Les mains du garçon s'égaraient sur son corps avec une maladresse et un empressement émouvants. Il était indéniable qu'il cherchait son plaisir à elle avant tout et cette délicatesse à elle seule la touchait bien plus que ses efforts eux-mêmes.
Son sourire s'élargit et elle l'entoura de ses bras d'une façon plutôt maternelle lui sembla-t-il. Le garçon surpris dût croire qu'elle avait atteint l'orgasme car il jouit presque aussitôt, un air plus soulagé qu'extasié sur son visage empourpré.
Elle soupira doucement, pas vraiment déçue, plutôt attendrie et lui déposa un petit baiser sur les lèvres.
"Tu es si douce" murmura-t-il en continuant à la caresser d'un doigt léger.
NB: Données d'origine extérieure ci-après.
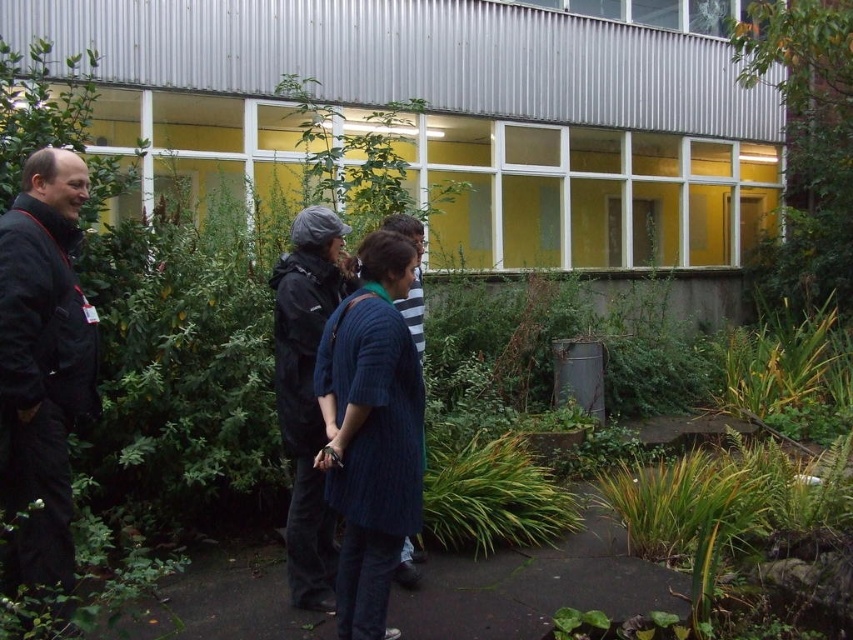 Question: Is cable-knit sweater at center smaller than dark gray hooded jacket at center?

Choices:
 (A) yes
 (B) no

Answer: (B)

Question: Which point is closer to the camera?

Choices:
 (A) (532, 472)
 (B) (64, 563)
 (C) (381, 440)
 (D) (289, 525)

Answer: (C)

Question: Which of the following is the closest to the observer?

Choices:
 (A) (77, 324)
 (B) (532, 525)
 (C) (415, 449)

Answer: (A)

Question: Is cable-knit sweater at center below green leafy plant at lower center?

Choices:
 (A) no
 (B) yes

Answer: (A)

Question: Can you confirm if black matte jacket at left is positioned to the right of green leafy plant at lower center?

Choices:
 (A) yes
 (B) no

Answer: (B)

Question: Among these objects, which one is nearest to the camera?

Choices:
 (A) black matte jacket at left
 (B) cable-knit sweater at center

Answer: (A) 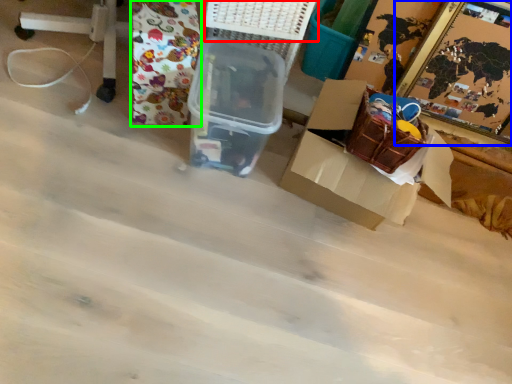 Question: Which object is positioned closest to basket (highlighted by a red box)? Select from picture frame (highlighted by a blue box) and wrapping paper (highlighted by a green box).

Choices:
 (A) picture frame
 (B) wrapping paper

Answer: (B) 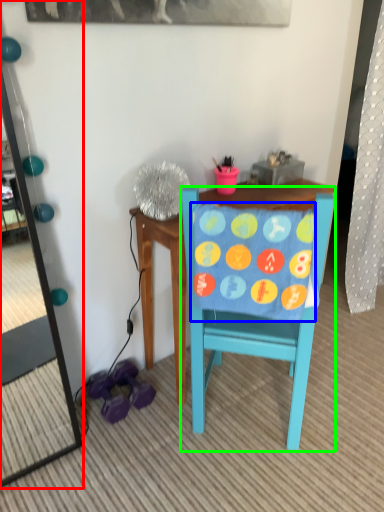 Question: Considering the real-world distances, which object is closest to mirror (highlighted by a red box)? blanket (highlighted by a blue box) or chair (highlighted by a green box).

Choices:
 (A) blanket
 (B) chair

Answer: (B)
Elle aimait bien ce repos sensuel après l'action. Pierre en général l'entourait de ses bras et s'endormait, la laissant sur sa faim. Ce jeune amant maladroit lui donnait enfin ce dont elle avait toujours eu envie, un prolongement délicieux d'ébats trop physiques à son goût. Elle préférait nettement les préliminaires et ce genre de conclusion émouvante à l'acte d'amour lui-même dont le mouvement répétitif enlevait à ses yeux tout érotisme.
Il s'était excité lui-même tout en la caressant et levé sur un coude, à nouveau en érection, il semblait demander la permission de continuer.
"Tu es si doux" acquiessa-t-elle en refermant les yeux.

La pergola gâchait la vue comme elle l'avait anticipé. Elle était sans aucun doute réussie, d'une structure légère mais solide et le lierre prenait plutôt bien mais le coteau était à tout jamais morcelé.
"Cela fera bientôt un peu d'ombre dans le jardin" affirma Pierre avec une fierté malvenue.
Elle s'abstint de lui faire remarquer qu'on ne recherchait pas toujours l'ombre et la fraîcheur l'été dans la région et que de toute façon le vieux chêne faisait très bien l'affaire.
"C'est du bon travail" ajouta-t-il honnête comme toujours "je ne regrette pas d'avoir fait confiance à ce gamin."
Claire ne dit rien. Non par culpabilité mais par habitude. Elle prit son tricot dans son panier à ouvrage et alla s'asseoir sous les arcades pour le finir. Ce faisant elle sourit à Pierre qui le prit pour ce que c'était : une absolution.